── Materials provided

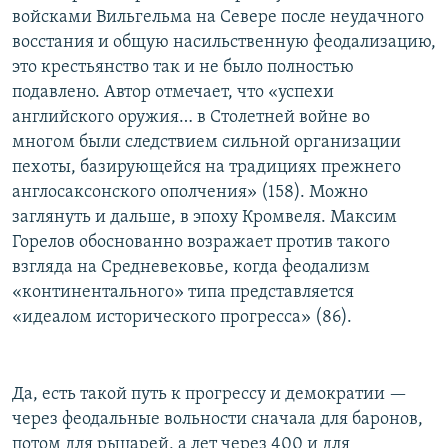
войсками Вильгельма на Севере после неудачного
восстания и общую насильственную феодализацию,
это крестьянство так и не было полностью
подавлено. Автор отмечает, что «успехи
английского оружия… в Столетней войне во
многом были следствием сильной организации
пехоты, базирующейся на традициях прежнего
англосаксонского ополчения» (158). Можно
заглянуть и дальше, в эпоху Кромвеля. Максим
Горелов обоснованно возражает против такого
взгляда на Средневековье, когда феодализм
«континентального» типа представляется
«идеалом исторического прогресса» (86).
Да, есть такой путь к прогрессу и демократии —
через феодальные вольности сначала для баронов,
потом для рыцарей, а лет через 400 и для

────

Aim of the exercise: The answer should consist only of the lines from the one with "восстания и общую" to the final line of the records above, retyped word for word.

Task solution:
восстания и общую насильственную феодализацию,
это крестьянство так и не было полностью
подавлено. Автор отмечает, что «успехи
английского оружия… в Столетней войне во
многом были следствием сильной организации
пехоты, базирующейся на традициях прежнего
англосаксонского ополчения» (158). Можно
заглянуть и дальше, в эпоху Кромвеля. Максим
Горелов обоснованно возражает против такого
взгляда на Средневековье, когда феодализм
«континентального» типа представляется
«идеалом исторического прогресса» (86).
Да, есть такой путь к прогрессу и демократии —
через феодальные вольности сначала для баронов,
потом для рыцарей, а лет через 400 и для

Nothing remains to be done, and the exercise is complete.